The Fed plays the tune, and the rest of the world's central banks hum along.

On Monday 08:30 New York time, an hour before the Wall Street bell rang again, the Federal Reserve Board cut interest rates by 50 basis points. Central banks elsewhere faithfully coordinated their rates. What about Israel?

This coming Monday is the last Monday of the month, the time the Bank of Israel traditionally announces lending rates for the following month. Will it too lower rates for October?

If it's good for the euro bloc, Britain, Denmark, Switzerland, Hong Kong and Taiwan, to name but a few, wouldn't it be good for Israel too?

Is our economy growing like a weed while their economies wither? Is employment here satisfactory? Is the Israeli economy really so special, or is our central bank governor totally detached?

First we should ask why the Fed lowered interest rates. To sum up its announcement, it said that due to the tragic circumstances, it had decided to grant growth greater priority than price stability.

Preferring growth over stable prices, for however short a term, challenges the Bank of Israel's tradition.

The Israeli and American economies have factors in common. Both are sinking into recession, both are plagued with unemployment (it's worse here).
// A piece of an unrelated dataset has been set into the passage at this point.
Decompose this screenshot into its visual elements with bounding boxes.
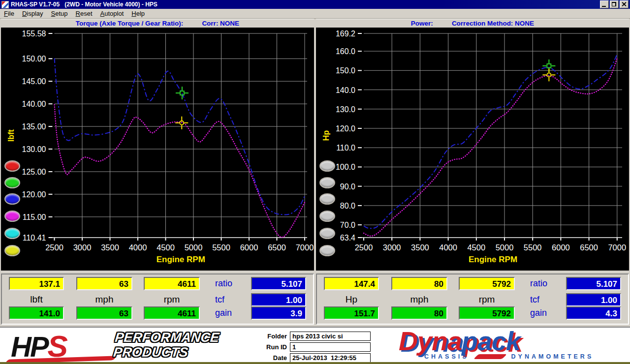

But there are also striking differences between the two economies, most immediately in that hijacked passenger planes did not crash into at the heart of Israel's business world. More generally, unlike Israel's habit of centralization, the American economy is wide open.

In Israel, changes in the currency market immediately affect price stability. Since rate changes affect the currency market, Israeli rate cuts sharply and quickly affect local prices.

Here's another difference: The main force driving the U.S. engine is private consumption. In Israel, it's exports. In 2000, export soared to new heights, only to slump badly together with the hi-tech industry this year.

Also, U.S. prices have been stable for years. Stable prices are a fundamental American working assumption. But price stability is relatively new here.

As for the countries that followed the U.S. example, most have also enjoyed stable prices for years, and are economically more powerful than Israel. Generally, their economies are even more open than that of the U.S., but more closed than Israel's. European countries trade chiefly with each other.

In light of all the above, the Bank of Israel does not have much wiggle room to lower interest rates, especially as the treasury has based its policies on optimistic growth forecasts extremely unlikely to materialize.

If the Bank of Israel cuts interest rates, it runs a real risk of missing inflation targets.

This year is pretty much in the pocket: Inflation for the 12 months ended in August was 1.7%, well below the 2.5% to 3.5% target set for 2001.

The target for 2002, 2% to 3%, is already in the red alarm zone, as inflation expectations have risen to 3.2%, going by bond returns.

It's true that financial markets are not operating under ideal conditions right now. There's a lot of background noise that makes sensible predictions ever harder to formulate. But the dynamic picture taking shape is that of rising inflation expectations and a weakening shekel, and that was true even before the terror attacks on the U.S.

Even though the Fed lowered rates eight times this year, and that short-term real interest is negative, the U.S. economy is still sinking into a recession after a decade of growth.

If the Bank of Israel prefers to maintain stable prices rather than encourage growth, it may even boost interest rates, not lower then further.